§ Instructions to follow
Reproduce the following records exactly from the line containing "See the attached image. Find" onward, ending with the last line and including it.

(Collected data entries)
::::::::

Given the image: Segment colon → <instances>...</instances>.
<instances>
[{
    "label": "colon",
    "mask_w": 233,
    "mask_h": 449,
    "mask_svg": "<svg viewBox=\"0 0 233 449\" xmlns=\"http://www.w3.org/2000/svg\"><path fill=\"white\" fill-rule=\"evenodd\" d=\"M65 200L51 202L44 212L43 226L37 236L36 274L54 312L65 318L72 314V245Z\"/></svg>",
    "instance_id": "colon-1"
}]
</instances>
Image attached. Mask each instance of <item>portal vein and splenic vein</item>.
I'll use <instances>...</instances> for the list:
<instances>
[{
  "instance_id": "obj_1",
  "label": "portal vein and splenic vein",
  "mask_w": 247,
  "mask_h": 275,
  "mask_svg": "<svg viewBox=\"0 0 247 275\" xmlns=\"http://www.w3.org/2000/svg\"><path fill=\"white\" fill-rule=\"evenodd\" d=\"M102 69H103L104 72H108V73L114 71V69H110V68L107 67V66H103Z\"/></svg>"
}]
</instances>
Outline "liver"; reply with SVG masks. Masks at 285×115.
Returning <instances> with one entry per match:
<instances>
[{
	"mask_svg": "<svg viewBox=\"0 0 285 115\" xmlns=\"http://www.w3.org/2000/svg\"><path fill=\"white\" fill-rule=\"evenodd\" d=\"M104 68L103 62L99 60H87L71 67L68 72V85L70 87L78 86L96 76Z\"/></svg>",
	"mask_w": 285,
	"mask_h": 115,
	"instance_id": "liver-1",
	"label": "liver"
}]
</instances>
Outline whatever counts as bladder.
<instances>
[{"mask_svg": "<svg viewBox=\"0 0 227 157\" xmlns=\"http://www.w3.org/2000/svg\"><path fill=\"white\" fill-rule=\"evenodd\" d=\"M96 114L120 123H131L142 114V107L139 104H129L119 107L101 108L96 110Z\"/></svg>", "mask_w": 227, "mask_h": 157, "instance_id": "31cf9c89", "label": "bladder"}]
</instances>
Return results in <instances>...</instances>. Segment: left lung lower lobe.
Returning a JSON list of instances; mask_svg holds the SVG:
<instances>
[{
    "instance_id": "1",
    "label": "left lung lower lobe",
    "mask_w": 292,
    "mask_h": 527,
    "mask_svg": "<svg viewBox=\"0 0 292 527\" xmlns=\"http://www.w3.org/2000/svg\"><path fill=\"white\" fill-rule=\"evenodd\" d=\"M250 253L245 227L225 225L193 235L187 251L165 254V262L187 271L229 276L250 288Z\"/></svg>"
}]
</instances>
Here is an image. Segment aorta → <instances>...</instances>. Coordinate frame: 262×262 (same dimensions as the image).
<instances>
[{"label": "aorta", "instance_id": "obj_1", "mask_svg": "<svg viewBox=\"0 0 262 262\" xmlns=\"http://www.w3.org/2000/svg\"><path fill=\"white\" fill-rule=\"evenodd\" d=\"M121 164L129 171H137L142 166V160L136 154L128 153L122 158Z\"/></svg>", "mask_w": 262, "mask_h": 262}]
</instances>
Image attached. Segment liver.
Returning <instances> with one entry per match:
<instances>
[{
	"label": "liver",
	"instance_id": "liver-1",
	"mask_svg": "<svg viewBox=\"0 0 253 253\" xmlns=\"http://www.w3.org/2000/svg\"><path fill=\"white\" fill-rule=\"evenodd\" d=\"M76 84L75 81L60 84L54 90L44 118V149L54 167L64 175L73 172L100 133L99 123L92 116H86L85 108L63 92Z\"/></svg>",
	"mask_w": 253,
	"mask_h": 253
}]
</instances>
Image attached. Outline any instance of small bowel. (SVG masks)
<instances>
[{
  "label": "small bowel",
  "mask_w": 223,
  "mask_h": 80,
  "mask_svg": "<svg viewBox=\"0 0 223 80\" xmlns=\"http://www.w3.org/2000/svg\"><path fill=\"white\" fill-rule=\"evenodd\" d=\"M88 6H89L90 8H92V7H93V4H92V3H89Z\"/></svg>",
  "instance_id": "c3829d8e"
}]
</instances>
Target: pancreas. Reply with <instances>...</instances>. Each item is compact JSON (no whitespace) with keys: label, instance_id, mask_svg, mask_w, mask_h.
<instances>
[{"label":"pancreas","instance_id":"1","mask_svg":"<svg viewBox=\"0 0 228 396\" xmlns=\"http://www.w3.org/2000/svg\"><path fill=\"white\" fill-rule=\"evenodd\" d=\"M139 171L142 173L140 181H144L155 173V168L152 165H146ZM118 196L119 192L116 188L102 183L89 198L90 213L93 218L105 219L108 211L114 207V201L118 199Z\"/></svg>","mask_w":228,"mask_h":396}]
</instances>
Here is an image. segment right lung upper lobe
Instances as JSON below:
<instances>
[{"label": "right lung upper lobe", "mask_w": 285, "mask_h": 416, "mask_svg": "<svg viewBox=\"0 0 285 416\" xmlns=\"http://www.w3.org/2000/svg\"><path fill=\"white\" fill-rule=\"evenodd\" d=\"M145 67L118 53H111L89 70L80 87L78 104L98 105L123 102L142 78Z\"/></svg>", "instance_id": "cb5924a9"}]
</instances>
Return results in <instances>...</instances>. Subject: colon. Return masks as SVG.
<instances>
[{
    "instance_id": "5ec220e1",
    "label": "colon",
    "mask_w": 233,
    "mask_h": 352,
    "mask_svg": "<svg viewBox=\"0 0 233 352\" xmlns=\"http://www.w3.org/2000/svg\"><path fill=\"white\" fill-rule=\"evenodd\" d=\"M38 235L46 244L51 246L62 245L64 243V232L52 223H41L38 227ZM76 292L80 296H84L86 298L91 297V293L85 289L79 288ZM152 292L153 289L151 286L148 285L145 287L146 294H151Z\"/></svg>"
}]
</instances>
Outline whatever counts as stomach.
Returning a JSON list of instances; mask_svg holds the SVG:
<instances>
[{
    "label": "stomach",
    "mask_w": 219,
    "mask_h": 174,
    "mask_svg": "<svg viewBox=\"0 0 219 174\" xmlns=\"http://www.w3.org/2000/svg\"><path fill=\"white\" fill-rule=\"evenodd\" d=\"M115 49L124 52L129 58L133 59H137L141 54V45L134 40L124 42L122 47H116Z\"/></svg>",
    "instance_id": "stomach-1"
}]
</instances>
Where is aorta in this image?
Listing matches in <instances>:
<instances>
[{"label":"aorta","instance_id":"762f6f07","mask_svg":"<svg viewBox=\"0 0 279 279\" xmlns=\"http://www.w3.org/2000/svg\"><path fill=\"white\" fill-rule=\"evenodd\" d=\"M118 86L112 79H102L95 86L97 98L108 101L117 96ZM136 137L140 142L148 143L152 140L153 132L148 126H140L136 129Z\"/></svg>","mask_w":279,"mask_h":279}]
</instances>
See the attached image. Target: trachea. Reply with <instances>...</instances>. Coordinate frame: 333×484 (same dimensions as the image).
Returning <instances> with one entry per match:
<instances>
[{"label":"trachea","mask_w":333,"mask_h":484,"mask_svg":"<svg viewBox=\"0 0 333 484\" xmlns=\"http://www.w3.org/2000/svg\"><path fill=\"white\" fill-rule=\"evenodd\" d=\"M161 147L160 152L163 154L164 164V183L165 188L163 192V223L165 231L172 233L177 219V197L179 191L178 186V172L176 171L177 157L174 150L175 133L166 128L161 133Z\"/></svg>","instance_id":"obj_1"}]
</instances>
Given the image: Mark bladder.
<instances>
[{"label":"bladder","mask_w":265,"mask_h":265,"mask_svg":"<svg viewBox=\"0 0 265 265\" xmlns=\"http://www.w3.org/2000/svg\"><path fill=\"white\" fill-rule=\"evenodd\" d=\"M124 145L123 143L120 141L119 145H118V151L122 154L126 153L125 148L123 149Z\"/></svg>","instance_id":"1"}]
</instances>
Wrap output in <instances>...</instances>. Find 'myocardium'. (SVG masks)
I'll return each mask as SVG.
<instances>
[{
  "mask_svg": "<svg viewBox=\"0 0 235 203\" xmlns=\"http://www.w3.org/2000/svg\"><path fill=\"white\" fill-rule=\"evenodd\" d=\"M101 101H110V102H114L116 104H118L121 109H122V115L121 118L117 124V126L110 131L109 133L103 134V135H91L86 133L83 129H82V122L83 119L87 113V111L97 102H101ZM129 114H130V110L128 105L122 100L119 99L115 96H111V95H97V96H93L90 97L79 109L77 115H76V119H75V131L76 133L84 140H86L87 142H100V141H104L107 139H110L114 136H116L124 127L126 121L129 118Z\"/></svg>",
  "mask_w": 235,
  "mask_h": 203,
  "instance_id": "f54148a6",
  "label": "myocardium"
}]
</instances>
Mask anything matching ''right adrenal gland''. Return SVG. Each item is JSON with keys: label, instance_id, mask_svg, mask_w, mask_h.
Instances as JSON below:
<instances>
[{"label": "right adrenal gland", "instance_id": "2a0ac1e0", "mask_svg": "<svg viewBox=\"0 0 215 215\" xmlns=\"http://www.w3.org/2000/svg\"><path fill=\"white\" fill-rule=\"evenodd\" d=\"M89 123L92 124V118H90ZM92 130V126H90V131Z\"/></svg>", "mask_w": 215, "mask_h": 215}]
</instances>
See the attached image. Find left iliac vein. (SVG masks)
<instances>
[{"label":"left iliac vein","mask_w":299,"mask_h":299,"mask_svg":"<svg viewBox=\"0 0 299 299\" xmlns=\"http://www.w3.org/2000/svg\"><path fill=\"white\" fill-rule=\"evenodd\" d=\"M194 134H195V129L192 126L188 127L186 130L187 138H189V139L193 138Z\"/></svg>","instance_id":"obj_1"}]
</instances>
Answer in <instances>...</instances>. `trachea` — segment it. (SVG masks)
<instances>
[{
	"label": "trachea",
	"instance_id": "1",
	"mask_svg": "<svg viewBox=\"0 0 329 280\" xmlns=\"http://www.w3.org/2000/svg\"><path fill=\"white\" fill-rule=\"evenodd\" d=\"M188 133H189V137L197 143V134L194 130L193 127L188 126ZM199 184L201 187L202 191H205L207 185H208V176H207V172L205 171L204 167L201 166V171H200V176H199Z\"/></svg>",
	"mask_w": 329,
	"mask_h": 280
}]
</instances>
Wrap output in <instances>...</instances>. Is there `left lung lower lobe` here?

::::::::

§ Exercise response
See the attached image. Find left iliac vein. (SVG masks)
<instances>
[{"label":"left iliac vein","mask_w":299,"mask_h":299,"mask_svg":"<svg viewBox=\"0 0 299 299\" xmlns=\"http://www.w3.org/2000/svg\"><path fill=\"white\" fill-rule=\"evenodd\" d=\"M194 134H195V129L192 126L188 127L186 130L187 138H189V139L193 138Z\"/></svg>","instance_id":"obj_1"}]
</instances>
Answer in <instances>...</instances>. `trachea` — segment it. (SVG masks)
<instances>
[{
	"label": "trachea",
	"instance_id": "1",
	"mask_svg": "<svg viewBox=\"0 0 329 280\" xmlns=\"http://www.w3.org/2000/svg\"><path fill=\"white\" fill-rule=\"evenodd\" d=\"M188 133H189V137L197 143V134L194 130L193 127L188 126ZM199 184L201 187L202 191H205L207 185H208V176H207V172L205 171L204 167L201 166V171H200V176H199Z\"/></svg>",
	"mask_w": 329,
	"mask_h": 280
}]
</instances>
Wrap output in <instances>...</instances>. Is there `left lung lower lobe` here?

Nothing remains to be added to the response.